> [WORK REQUEST] Copy out, from the entries below, each line holding the string "decisión".

Stored data entries:
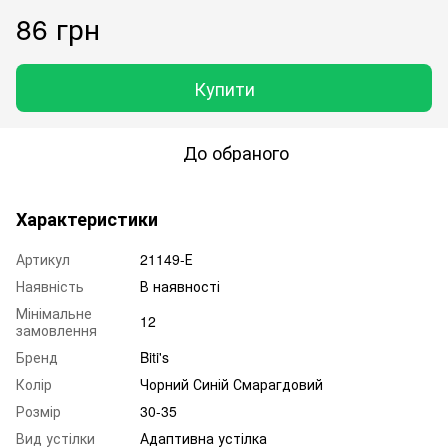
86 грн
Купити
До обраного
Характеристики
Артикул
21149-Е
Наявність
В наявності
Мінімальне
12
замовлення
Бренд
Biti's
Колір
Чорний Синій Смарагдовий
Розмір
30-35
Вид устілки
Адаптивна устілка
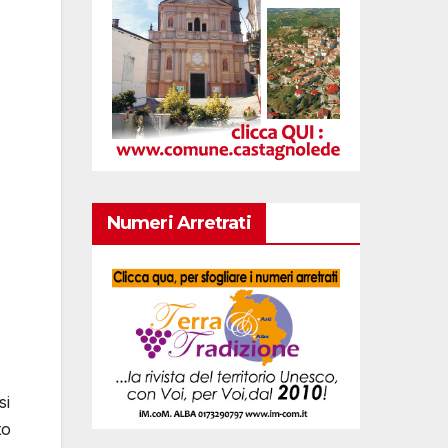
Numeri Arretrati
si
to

* * *

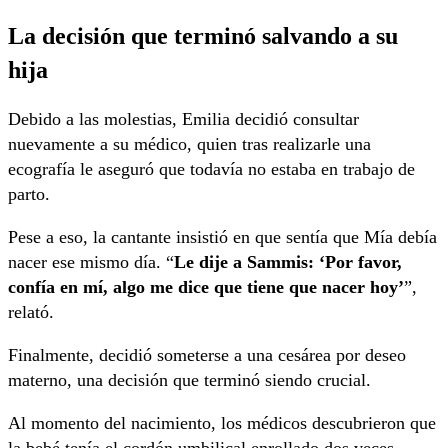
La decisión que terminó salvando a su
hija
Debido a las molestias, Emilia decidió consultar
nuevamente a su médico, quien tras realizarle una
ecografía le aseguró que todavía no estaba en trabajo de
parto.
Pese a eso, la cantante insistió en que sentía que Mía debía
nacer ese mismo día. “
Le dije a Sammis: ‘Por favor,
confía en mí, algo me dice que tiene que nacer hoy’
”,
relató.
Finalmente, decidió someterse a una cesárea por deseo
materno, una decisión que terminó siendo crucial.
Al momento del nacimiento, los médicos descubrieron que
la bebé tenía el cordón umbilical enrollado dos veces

> [YOUR SOLUTION]
La decisión que terminó salvando a su
materno, una decisión que terminó siendo crucial.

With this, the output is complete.